◆ DATA TO PROCESS ◆
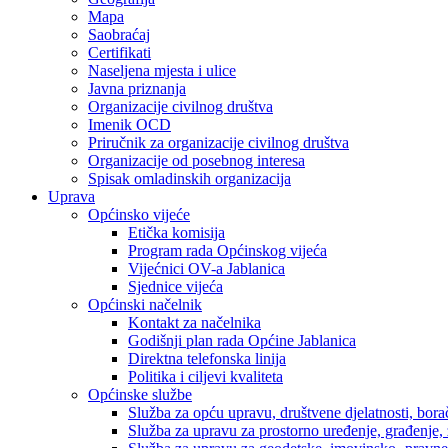
Mapa
Saobraćaj
Certifikati
Naseljena mjesta i ulice
Javna priznanja
Organizacije civilnog društva
Imenik OCD
Priručnik za organizacije civilnog društva
Organizacije od posebnog interesa
Spisak omladinskih organizacija
Uprava
Općinsko vijeće
Etička komisija
Program rada Općinskog vijeća
Vijećnici OV-a Jablanica
Sjednice vijeća
Općinski načelnik
Kontakt za načelnika
Godišnji plan rada Općine Jablanica
Direktna telefonska linija
Politika i ciljevi kvaliteta
Općinske službe
Služba za opću upravu, društvene djelatnosti, borač
Služba za upravu za prostorno uređenje, građenje,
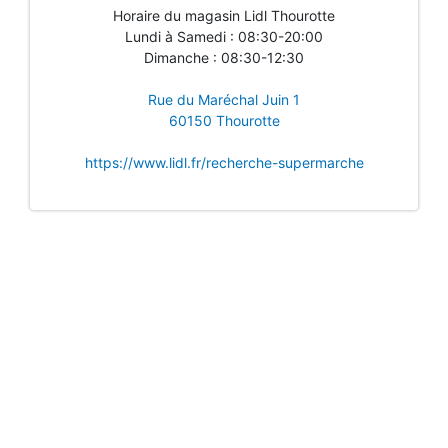
Horaire du magasin Lidl Thourotte
Lundi à Samedi : 08:30-20:00
Dimanche : 08:30-12:30
Rue du Maréchal Juin 1
60150 Thourotte
https://www.lidl.fr/recherche-supermarche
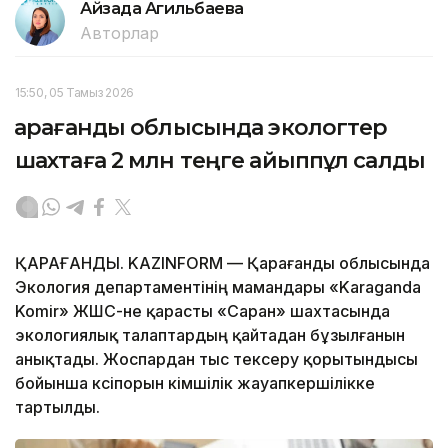
Айзада Агильбаева
Авторлар
15:50, 05 Тамыз 2026
Қарағанды облысында экологтер
шахтаға 2 млн теңге айыппұл салды
ҚАРАҒАНДЫ. KAZINFORM — Қарағанды облысында
Экология департаментінің мамандары «Karaganda
Komir» ЖШС-не қарасты «Саран» шахтасында
экологиялық талаптардың қайтадан бұзылғанын
анықтады. Жоспардан тыс тексеру қорытындысы
бойынша кәсіпорын әкімшілік жауапкершілікке
тартылды.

◆ TASK DIRECTIONS ◆
Could you restate word for word the lines above from the one containing "Javna priznanja" through the one containing "Kontakt za načelnika", both included, and nothing else?

◆ YOUR RESPONSE ◆
Javna priznanja
Organizacije civilnog društva
Imenik OCD
Priručnik za organizacije civilnog društva
Organizacije od posebnog interesa
Spisak omladinskih organizacija
Uprava
Općinsko vijeće
Etička komisija
Program rada Općinskog vijeća
Vijećnici OV-a Jablanica
Sjednice vijeća
Općinski načelnik
Kontakt za načelnika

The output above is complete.